The team has tried different queueing tools until we got into Apache Kafka. Kafka is simple to use, faster than anything else, and remove the complex logic of tracking subscribers. Kafka lets subscribers to manage their own channels so they know how to read, where to read from, and they also control their own reading pace. Kafka is a very dummy pipe and we built smart producers and consumers around it.
We also gave a chance to Apache Storm to prove itself, however, Apache Spark was our final choice since we could do more with it, easily.
We went to the Cloud and back, we went to Hortonworks, and then to Cloudera, yet ending with MapR.
MapR has released recently MapR Streams and at that moment we asked ourselves why to keep our extra infrastructure that Kafka is using if MapR Streams is just ready to be used and it is integrated within the data platform?
Is it a good move to change to a new technology now that we have everything working?
Enterprise application changes are often difficult decisions to made, and they rarely rely only over the dev team. So how do we prove that we can make such changes with minimum impact to our already existing environment?
The answer is short, we don’t. We are actually changing our queueing system, but out applications are not aware of it.
Basically, we only need to change the configuration endpoints of our apps since MapR Streams uses the same Kafka’s API. Not all configuration parameters from Kafka are required in MapR Streams, but having them will not hurt us since they will be ignored.

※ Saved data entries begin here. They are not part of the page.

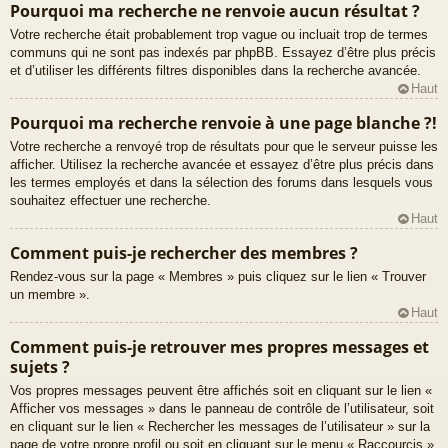
Pourquoi ma recherche ne renvoie aucun résultat ?
Votre recherche était probablement trop vague ou incluait trop de termes
communs qui ne sont pas indexés par phpBB. Essayez d’être plus précis
et d’utiliser les différents filtres disponibles dans la recherche avancée.
Haut
Pourquoi ma recherche renvoie à une page blanche ?!
Votre recherche a renvoyé trop de résultats pour que le serveur puisse les
afficher. Utilisez la recherche avancée et essayez d’être plus précis dans
les termes employés et dans la sélection des forums dans lesquels vous
souhaitez effectuer une recherche.
Haut
Comment puis-je rechercher des membres ?
Rendez-vous sur la page « Membres » puis cliquez sur le lien « Trouver
un membre ».
Haut
Comment puis-je retrouver mes propres messages et
sujets ?
Vos propres messages peuvent être affichés soit en cliquant sur le lien «
Afficher vos messages » dans le panneau de contrôle de l’utilisateur, soit
en cliquant sur le lien « Rechercher les messages de l’utilisateur » sur la
page de votre propre profil ou soit en cliquant sur le menu « Raccourcis »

We have to go through a small challenge since the MapR documentation only shows Java examples, especially for the dependencies of our app. Because we are using Scala, it would be nice if those example were also in the language of our choice, still not a big deal.
Another small complication we encountered was how to manage the sbt dependencies to the MapR Streaming libraries. That should not be a hard task, especially if you use this sbt-maven-plugin so you can read a maven pom.xml without problems. However, it would be nice if we could get the MapR binaries from the official Maven Repository.

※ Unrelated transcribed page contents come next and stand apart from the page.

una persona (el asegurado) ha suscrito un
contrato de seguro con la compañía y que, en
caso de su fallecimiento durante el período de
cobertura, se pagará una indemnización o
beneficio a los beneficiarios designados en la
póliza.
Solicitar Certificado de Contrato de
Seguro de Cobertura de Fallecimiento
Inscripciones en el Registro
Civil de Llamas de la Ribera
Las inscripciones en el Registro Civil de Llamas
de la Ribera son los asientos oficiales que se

We just need to add this line to the plugins.sbt file.
addSbtPlugin("com.github.shivawu" % "sbt-maven-plugin" % "0.1.2")
and then the pom.xml from MapR doc to our project folder.
MapR Streams has been built on top of Kafka API and there are few advantages when using it. Most of this specifics can be found in here, a very interesting post by Jim Scott.

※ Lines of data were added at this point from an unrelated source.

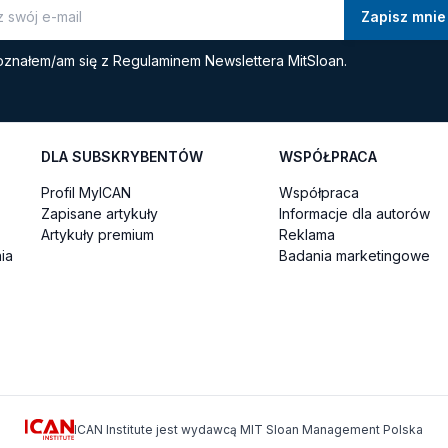
znałem/am się z
Regulaminem Newslettera MitSloan.
DLA SUBSKRYBENTÓW
WSPÓŁPRACA
Profil MyICAN
Współpraca
Zapisane artykuły
Informacje dla autorów
Artykuły premium
Reklama
ia
Badania marketingowe
ICAN Institute jest wydawcą MIT Sloan Management Polska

If you are using a streaming technology you need to ask yourself how much longer it will hold your increasingly flow of data/events. Will your pipe be smart enough to scale while keeping its simplicity and performance? Most of the technologies out there will not, especially when processing billion of events. Kafka was for sure built for these tasks. However, MapR Streams solves much more complex problems without losing the simplicity and good performance Kafka offers since it sits on top of Kafka API and adds resolution to some common problems.
The changes to your application should not be hard to do. Even if configuration settings are hard wired in code, very small changes will be required to migrate from Kafka to MapR Streams. It is just a matter of dedicating some time to it while thinking about all the benefits you will get from this new architecture has been called to The Extreme.